Port-au- prince, le 20 janvier 2026. Depuis des années, les gouvernants successifs semblent privilégier l’urgence politique et la survie personnelle à la stabilité institutionnelle.
Les accords politiques, souvent négociés dans l’ombre, servent de prétexte à des décisions contraires à la Constitution, donnant naissance à des prolongations illégales de mandats, à des nominations controversées et à des gouvernances de fait.
Résultat : une république à double Constitution, mais sans véritable respect des textes fondateurs.
Les citoyens observent, impuissants, des cycles de crises politiques artificielles, alimentés par des propositions et solutions qui ignorent le cadre légal existant.
Chaque tentative de contournement des règles constitutionnelles fragilise davantage l’État, accentue l’insécurité et nourrit la défiance envers les institutions.
Les critiques dénoncent également le rôle de certains acteurs politiques qui semblent inventer la crise comme outil de prise ou de conservation de pouvoir, oubliant que la Constitution est le socle de toute légitimité.
Au lieu de renforcer l’État, leurs initiatives improvisées créent des situations de blocage, ouvrent la porte à l’arbitraire et mettent en danger la stabilité nationale.
Aujourd’hui, Haïti se retrouve face à un paradoxe inquiétant : des institutions établies sur la base de la Constitution, mais gouvernées par des pratiques qui en font abstraction.

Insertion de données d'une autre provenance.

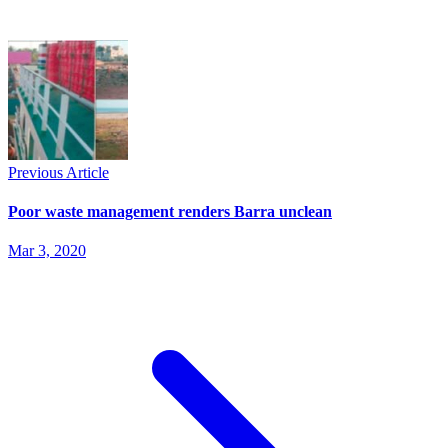
Previous Article
Poor waste management renders Barra unclean
Mar 3, 2020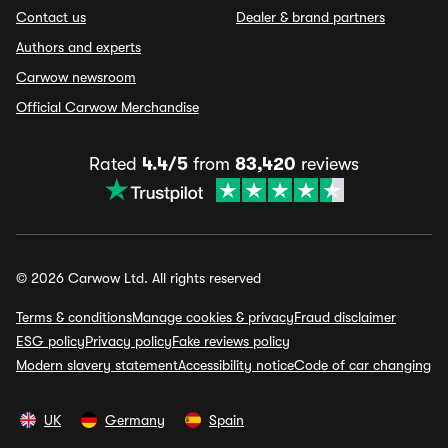
Contact us
Dealer & brand partners
Authors and experts
Carwow newsroom
Official Carwow Merchandise
Rated
4.4/5
from
83,420
reviews
© 2026 Carwow Ltd. All rights reserved
Terms & conditions
Manage cookies & privacy
Fraud disclaimer
ESG policy
Privacy policy
Fake reviews policy
Modern slavery statement
Accessibility notice
Code of car changing
UK
Germany
Spain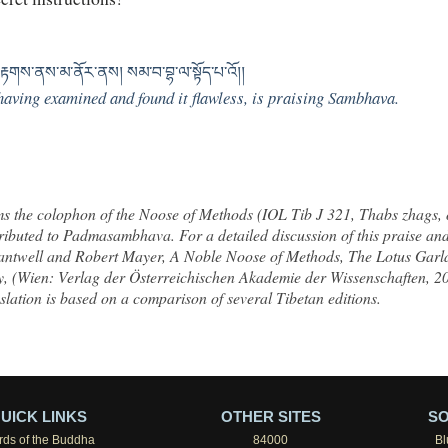
ྟགས་ནས་མ་ནོར་ནས། སམ་བ་བྷ་ལ་སྟོད་པ་འོ།།
aving examined and found it flawless, is praising Sambhava.
rms the colophon of the Noose of Methods (IOL Tib J 321, Thabs zhags,
buted to Padmasambhava. For a detailed discussion of this praise and 
antwell and Robert Mayer,
A Noble Noose of Methods, The Lotus Gar
y
, (Wien: Verlag der Österreichischen Akademie der Wissenschaften, 2
nslation is based on a comparison of several Tibetan editions.
UICK LINKS
OTHER SITES
SO
ds of the Buddha
84000
Bl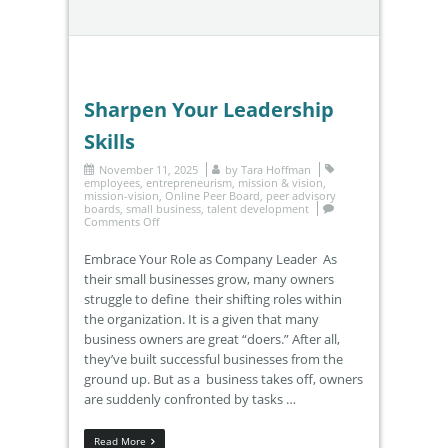
Sharpen Your Leadership
Skills
November 11, 2025
by
Tara Hoffman
employees
,
entrepreneurism
,
mission & vision
,
mission-vision
,
Online Peer Board
,
peer advisory
boards
,
small business
,
talent development
Comments Off
Embrace Your Role as Company Leader As
their small businesses grow, many owners
struggle to define their shifting roles within
the organization. It is a given that many
business owners are great “doers.” After all,
they’ve built successful businesses from the
ground up. But as a business takes off, owners
are suddenly confronted by tasks …
Read More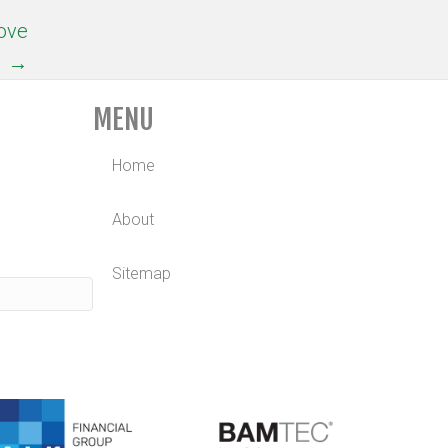
rove
→
MENU
Home
About
Sitemap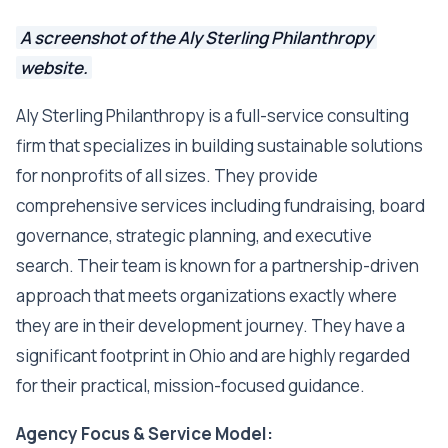
A screenshot of the Aly Sterling Philanthropy
website.
Aly Sterling Philanthropy is a full-service consulting
firm that specializes in building sustainable solutions
for nonprofits of all sizes. They provide
comprehensive services including fundraising, board
governance, strategic planning, and executive
search. Their team is known for a partnership-driven
approach that meets organizations exactly where
they are in their development journey. They have a
significant footprint in Ohio and are highly regarded
for their practical, mission-focused guidance.
Agency Focus & Service Model: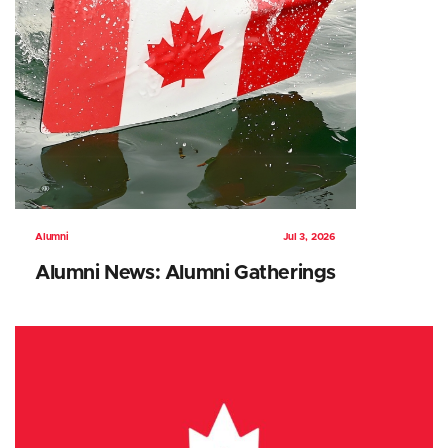
Alumni
Jul 3, 2026
Alumni News: Alumni Gatherings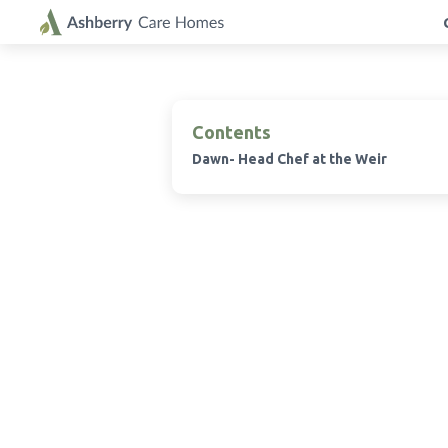
Contents
Dawn- Head Chef at the Weir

Cette contradiction entre le droit et la politique démontre que sans respect scrupuleux des textes fondamentaux, toute réforme ou proposition risque de prolonger l’instabilité plutôt que de la résoudre.
Pour les observateurs, la solution n’est pas de multiplier de nouveaux accords ou de chercher des compromis temporaires, mais de recentrer la gouvernance sur la Constitution, de renforcer les institutions et d’exiger des responsables politiques qu’ils cessent de jouer avec l’avenir du pays au nom de calculs partisans.
Haïti, aujourd’hui, n’a pas besoin de nouvelles crises déguisées en solutions, mais d’une volonté réelle de respecter la Constitution et de reconstruire un État où la loi prime sur l’improvisation politique.